Within the records below, reproduce without change the lines from the line that has "ERIKOISTARJOUS!" through the line that has "Innehåll på regeringen.se", and only those.
(Provided information begins)
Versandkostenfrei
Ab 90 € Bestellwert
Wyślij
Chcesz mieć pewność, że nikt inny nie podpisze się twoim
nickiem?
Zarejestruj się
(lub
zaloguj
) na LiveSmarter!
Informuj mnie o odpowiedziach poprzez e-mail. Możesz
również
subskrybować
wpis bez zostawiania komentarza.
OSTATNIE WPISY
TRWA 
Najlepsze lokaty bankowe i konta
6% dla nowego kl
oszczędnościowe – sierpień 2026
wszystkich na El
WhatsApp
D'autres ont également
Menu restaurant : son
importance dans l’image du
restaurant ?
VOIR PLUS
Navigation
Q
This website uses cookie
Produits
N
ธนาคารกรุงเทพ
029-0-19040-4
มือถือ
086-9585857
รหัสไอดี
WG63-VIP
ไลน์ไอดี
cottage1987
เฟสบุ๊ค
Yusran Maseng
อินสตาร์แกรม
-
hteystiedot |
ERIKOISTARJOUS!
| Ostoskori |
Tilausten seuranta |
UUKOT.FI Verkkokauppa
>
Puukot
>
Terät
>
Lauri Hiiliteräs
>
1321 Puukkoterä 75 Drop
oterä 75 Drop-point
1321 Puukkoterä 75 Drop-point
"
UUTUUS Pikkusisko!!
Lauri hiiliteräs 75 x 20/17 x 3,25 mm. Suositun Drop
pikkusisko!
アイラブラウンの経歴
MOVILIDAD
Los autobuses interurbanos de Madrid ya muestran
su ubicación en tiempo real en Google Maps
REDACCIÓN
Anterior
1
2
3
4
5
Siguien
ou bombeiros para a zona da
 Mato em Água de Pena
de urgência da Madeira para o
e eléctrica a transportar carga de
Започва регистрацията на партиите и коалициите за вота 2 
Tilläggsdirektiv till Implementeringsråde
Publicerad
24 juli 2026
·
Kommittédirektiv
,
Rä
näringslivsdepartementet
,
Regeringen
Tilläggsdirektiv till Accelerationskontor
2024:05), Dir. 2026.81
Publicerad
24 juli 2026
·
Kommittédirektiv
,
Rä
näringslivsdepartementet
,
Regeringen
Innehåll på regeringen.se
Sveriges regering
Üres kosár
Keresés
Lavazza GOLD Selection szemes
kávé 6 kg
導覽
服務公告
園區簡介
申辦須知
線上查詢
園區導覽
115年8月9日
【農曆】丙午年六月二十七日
(Provided information ends)
- [Output of the exercise]
ERIKOISTARJOUS!
| Ostoskori |
Tilausten seuranta |
UUKOT.FI Verkkokauppa
>
Puukot
>
Terät
>
Lauri Hiiliteräs
>
1321 Puukkoterä 75 Drop
oterä 75 Drop-point
1321 Puukkoterä 75 Drop-point
"
UUTUUS Pikkusisko!!
Lauri hiiliteräs 75 x 20/17 x 3,25 mm. Suositun Drop
pikkusisko!
アイラブラウンの経歴
MOVILIDAD
Los autobuses interurbanos de Madrid ya muestran
su ubicación en tiempo real en Google Maps
REDACCIÓN
Anterior
1
2
3
4
5
Siguien
ou bombeiros para a zona da
 Mato em Água de Pena
de urgência da Madeira para o
e eléctrica a transportar carga de
Започва регистрацията на партиите и коалициите за вота 2 
Tilläggsdirektiv till Implementeringsråde
Publicerad
24 juli 2026
·
Kommittédirektiv
,
Rä
näringslivsdepartementet
,
Regeringen
Tilläggsdirektiv till Accelerationskontor
2024:05), Dir. 2026.81
Publicerad
24 juli 2026
·
Kommittédirektiv
,
Rä
näringslivsdepartementet
,
Regeringen
Innehåll på regeringen.se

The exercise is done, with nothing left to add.